Book New Delhi  The Last Imperial City

Download or read book New Delhi The Last Imperial City written by D. Johnson and published by Springer. This book was released on 2016-01-12 with total page 277 pages. Available in PDF, EPUB and Kindle. Book excerpt: Johnson provides an historically rich examination of the intersection of early twentieth-century imperial culture, imperial politics, and imperial economics as reflected in the colonial built environment at New Delhi, a remarkably ambitious imperial capital built by the British between 1911 and 1931.

Book Waiting for the People

Download or read book Waiting for the People written by Nazmul Sultan and published by Harvard University Press. This book was released on 2024 with total page 313 pages. Available in PDF, EPUB and Kindle. Book excerpt: Nazmul Sultan explores Indian contributions to democratic theory, as anticolonial thinkers developed principles of peoplehood and self-rule. Indians contested British claims that the "backwardness" of the Indian people offered a democratic justification for imperial domination.

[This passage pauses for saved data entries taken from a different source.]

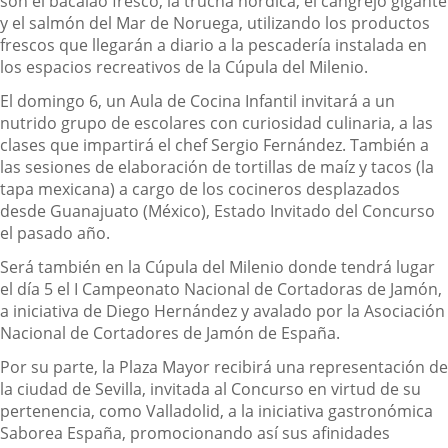
son el bacalao fresco, la trucha nórdica, el cangrejo gigante
y el salmón del Mar de Noruega, utilizando los productos
frescos que llegarán a diario a la pescadería instalada en
los espacios recreativos de la Cúpula del Milenio.
El domingo 6, un Aula de Cocina Infantil invitará a un
nutrido grupo de escolares con curiosidad culinaria, a las
clases que impartirá el chef Sergio Fernández. También a
las sesiones de elaboración de tortillas de maíz y tacos (la
tapa mexicana) a cargo de los cocineros desplazados
desde Guanajuato (México), Estado Invitado del Concurso
el pasado año.
Será también en la Cúpula del Milenio donde tendrá lugar
el día 5 el I Campeonato Nacional de Cortadoras de Jamón,
a iniciativa de Diego Hernández y avalado por la Asociación
Nacional de Cortadores de Jamón de España.
Por su parte, la Plaza Mayor recibirá una representación de
la ciudad de Sevilla, invitada al Concurso en virtud de su
pertenencia, como Valladolid, a la iniciativa gastronómica
Saborea España, promocionando así sus afinidades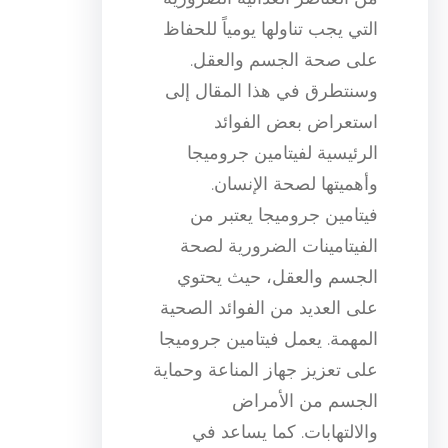
التي يجب تناولها يومياً للحفاظ
على صحة الجسم والعقل.
وسنتطرق في هذا المقال إلى
استعراض بعض الفوائد
الرئيسية لفيتامين جروميجا
وأهميتها لصحة الإنسان.
فيتامين جروميجا يعتبر من
الفيتامينات الضرورية لصحة
الجسم والعقل، حيث يحتوي
على العديد من الفوائد الصحية
المهمة. يعمل فيتامين جروميجا
على تعزيز جهاز المناعة وحماية
الجسم من الأمراض
والالتهابات. كما يساعد في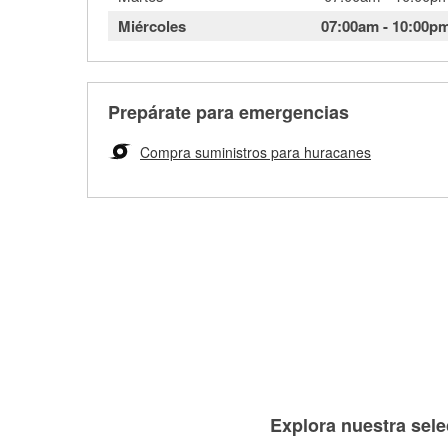
Miércoles
07:00am
-
10:00p
Prepárate para emergencias
Compra suministros para huracanes
Explora nuestra sele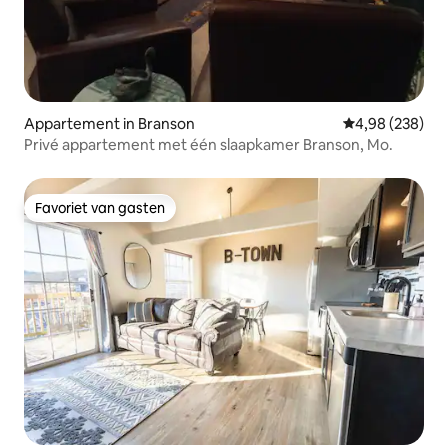
Appartement in Branson
Gemiddelde beo
4,98 (238)
Privé appartement met één slaapkamer Branson, Mo.
Favoriet van gasten
Favoriet van gasten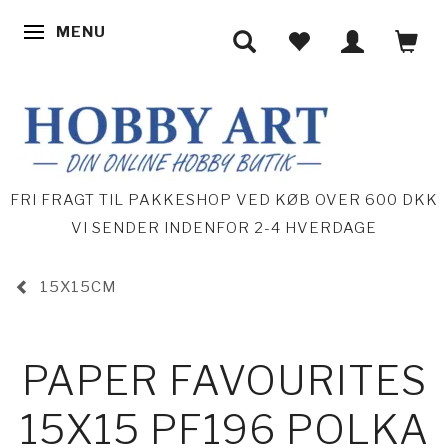
MENU
SKIFTE NAVIGATION
FRI FRAGT TIL PAKKESHOP VED KØB OVER 600 DKK
VI SENDER INDENFOR 2-4 HVERDAGE
15X15CM
PAPER FAVOURITES
15X15 PF196 POLKA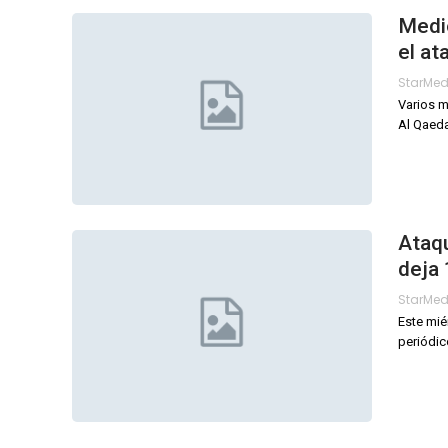
Medio
el at
StarMe
Varios 
Al Qaeda
Ataqu
deja
StarMe
Este mié
periódic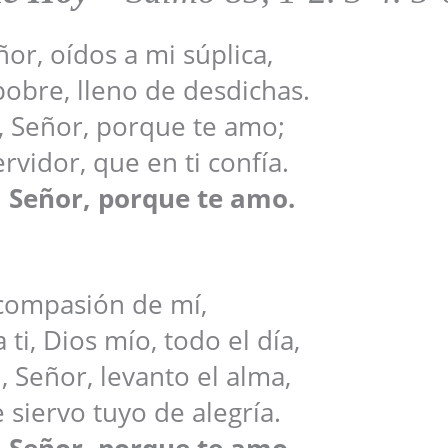
ñor, oídos a mi súplica,
obre, lleno de desdichas.
 Señor, porque te amo;
ervidor, que en ti confía.
 Señor, porque te amo.
compasión de mí,
ti, Dios mío, todo el día,
i, Señor, levanto el alma,
e siervo tuyo de alegría.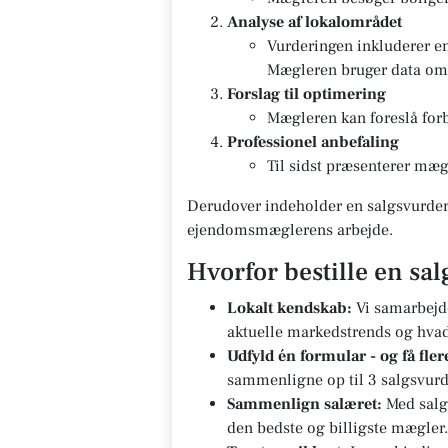
Analyse af lokalområdet
Vurderingen inkluderer e
Mægleren bruger data om g
Forslag til optimering
Mægleren kan foreslå forb
Professionel anbefaling
Til sidst præsenterer mægl
Derudover indeholder en salgsvurderi
ejendomsmæglerens arbejde.
Hvorfor bestille en s
Lokalt kendskab:
Vi samarbejd
aktuelle markedstrends og hvad d
Udfyld én formular - og få fle
sammenligne op til 3 salgsvurd
Sammenlign salæret:
Med salg
den bedste og billigste mægler.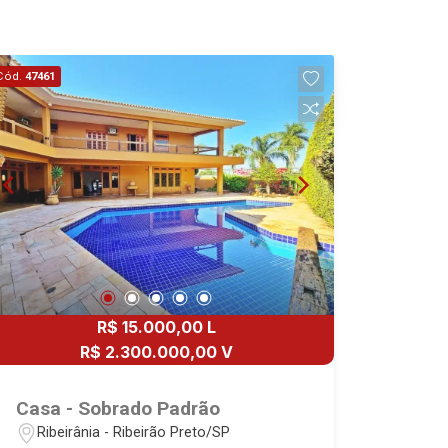
Cód.
47461
R$ 15.000,00 L
R$ 2.300.000,00 V
Casa - Sobrado Padrão
Ribeirânia - Ribeirão Preto/SP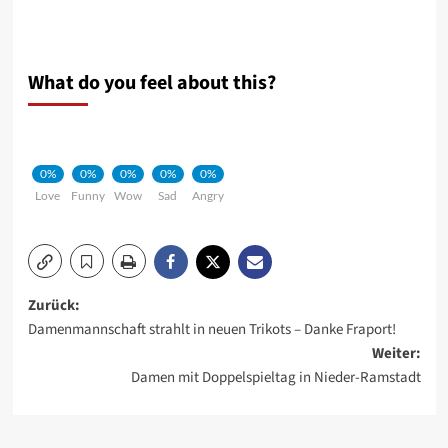
What do you feel about this?
0%
0%
0%
0%
0%
Love
Funny
Wow
Sad
Angry
Beitragsnavigation
Zurück:
Damenmannschaft strahlt in neuen Trikots – Danke Fraport!
Weiter:
Damen mit Doppelspieltag in Nieder-Ramstadt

Book From the Ashes of History

Download or read book From the Ashes of History written by Adam B. Lerner and published by Oxford University Press. This book was released on 2022-04-12 with total page 273 pages. Available in PDF, EPUB and Kindle. Book excerpt: In recent years, calls for reparations and restorative justice, alongside the rise of populist grievance politics, have demonstrated the stubborn resilience of traumatic memory. From the transnational Black Lives Matter movement's calls for reckoning with the legacy of slavery and racial oppression, to continued efforts to secure recognition of the Armenian genocide or Imperial Japan's human rights abuses, international politics is replete with examples of past violence reasserting itself in the present. But how should scholars understand trauma's long-term impacts? Why do some traumas lie dormant for generations, only to surface anew in pivotal moments? And how does trauma scale from individuals to larger political groupings like nations and states, shaping political identities, grievances, and policymaking? In From the Ashes of History, Adam B. Lerner looks at collective trauma as a foundational force in international politics--a shock to political cultures that can constitute new actors and shape decision-making over the long-term. As Lerner shows, uncovering collective trauma's role in international politics is vital for two key reasons. First, it can help explain longstanding tensions between groups--an especially relevant topic as scholars examine the transnational resurgence of nationalism and populism. Second, it pushes the discipline of International Relations to more completely account for mass violence's true long-term costs, particularly as they become embedded in longstanding structural inequalities and injustices. While IR scholarship has largely dismissed non-systematic, latent phenomena like trauma, Lerner argues that collective trauma can help draw the lines between international political groups and frame the logics of international political action. Drawing on three historical cases that uncover the impact of collective trauma in Indian, Israeli, and American foreign policymaking, From the Ashes of History demonstrates the broad utility of collective trauma as a theoretical lens for investigating how mass violence's legacy can resurge and dissipate over time.